Une ambiance malsaine sur le tournage, un sentiment de dégoût de la part des équipes du film et des actrices poussées à bout ont participé à faire la légende Massacre à la tronçonneuse. Mais le film en lui-même est une proposition puissante d'horreur portée par un fond politique à ne pas négliger. Pas étonnant que dans son classement des 100 meilleurs films d'horreur de tous les temps, Variety l'a placé en première position.
Une terreur universelle
Pour rappel, Massacre à la tronçonneuse se déroule au fin fond du Texas où cinq amis se rendent pour visiter l'ancienne maison familiale de deux d'entre eux. Proche des lieux se trouve une autre demeure. Lorsqu'une des jeunes filles s'y aventure, elle découvre que l'endroit est habité par une famille cannibale. Ses amis vont alors, eux aussi, être rapidement confrontés à la violence de ces individus terrifiants. L'effroi provoqué par le film de Tobe Hooper provient d'abord de cette situation "réaliste", ou du moins bien trop plausible. Il est aisé de s'imaginer soi-même dans une région pauvre et isolée, et de croiser à son tour la route de ce genre d'énergumènes. D'ailleurs, les œuvres qui ont repris ensuite ce concept sont nombreuses, comme le récent X (2022), relecture intelligente de Massacre à la tronçonneuse.

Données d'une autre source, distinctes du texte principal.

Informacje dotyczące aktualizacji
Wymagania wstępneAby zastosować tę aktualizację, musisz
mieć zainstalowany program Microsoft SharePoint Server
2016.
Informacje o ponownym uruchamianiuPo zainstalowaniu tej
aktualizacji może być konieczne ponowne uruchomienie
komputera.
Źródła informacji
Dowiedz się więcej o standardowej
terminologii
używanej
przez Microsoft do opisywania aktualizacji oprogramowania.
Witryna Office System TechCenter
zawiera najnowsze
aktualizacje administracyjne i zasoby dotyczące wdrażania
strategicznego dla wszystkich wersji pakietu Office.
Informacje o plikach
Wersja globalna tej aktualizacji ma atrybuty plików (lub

Mais si Massacre à la tronçonneuse a autant marqué les esprits à l'époque, c'est aussi et surtout en raison de son contexte. Jean-Baptiste Thoret résume parfaitement la situation américaine des années 1970, expliquant que le film "cristallise bon nombre des inquiétudes de l'époque, le fiasco vietnamien et la peur de la conscription, la paranoïa post-Watergate, la crise pétrolière de l'année 1973 ou encore la gueule de bois du mouvement hippie". À cela s'ajoutent les souvenirs de tueurs en séries, comme Ed Glein, figure terrible des années 1950 qui inspira Tobe Hooper. Ainsi que des symboles d'une terreur plus universelle, ajoute Jean-Baptiste Thoret :
La mémoire des camps, la manutention des corps ou encore le génocide indien.

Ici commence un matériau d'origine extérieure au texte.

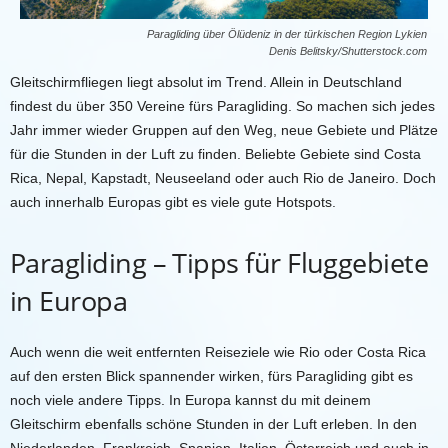
Paragliding über Ölüdeniz in der türkischen Region Lykien
Denis Belitsky/Shutterstock.com
Gleitschirmfliegen liegt absolut im Trend. Allein in Deutschland
findest du über 350 Vereine fürs Paragliding. So machen sich jedes
Jahr immer wieder Gruppen auf den Weg, neue Gebiete und Plätze
für die Stunden in der Luft zu finden. Beliebte Gebiete sind Costa
Rica, Nepal, Kapstadt, Neuseeland oder auch Rio de Janeiro. Doch
auch innerhalb Europas gibt es viele gute Hotspots.
Paragliding – Tipps für Fluggebiete
in Europa
Auch wenn die weit entfernten Reiseziele wie Rio oder Costa Rica
auf den ersten Blick spannender wirken, fürs Paragliding gibt es
noch viele andere Tipps. In Europa kannst du mit deinem
Gleitschirm ebenfalls schöne Stunden in der Luft erleben. In den
Niederlanden, Frankreich, Spanien, Italien, Österreich und auch in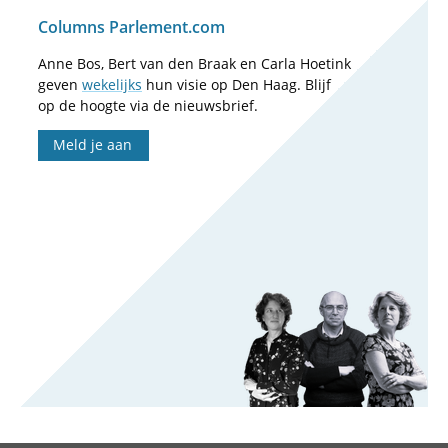
Columns Parlement.com
Anne Bos, Bert van den Braak en Carla Hoetink
geven
wekelijks
hun visie op Den Haag. Blijf
op de hoogte via de nieuwsbrief.
Meld je aan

Le film culte de Tobe Hooper interdit en France
Tobe Hooper a ainsi mis en image un véritable cauchemar, effrayant à tant de niveaux, et dont il est impossible de se réveiller. Un film où la frontière entre fiction et réalité est si mince qu'on ne sait plus si ce que l'on voit est vrai ou non. Ce qui n'empêche pas Tobe Hooper de faire une vraie proposition de cinéma, avec des plans iconiques. L'énergie brutale qui se dégage de Massacre à la tronçonneuse se combinant parfaitement à une cinématographie de qualité dans le dernier plan. Celui d'un Leatherface en rage faisant tourner sa tronçonneuse au-dessus de sa tête devant le soleil levant. Un ultime moment de folie qui termine de figer le spectateur.
Visiblement, tout cela était trop éprouvant pour les cinq ministres de la Culture successifs qui ont fait interdire Massacre à la tronçonneuse en France en 1974 après seulement une semaine d'exploitation. Malgré le succès du long-métrage aux États-Unis, le public français, âgé d'au moins 18 ans, a dû attendre jusqu'à 1982 pour voir Massacre à la tronçonneuse au cinéma dans sa version intégrale.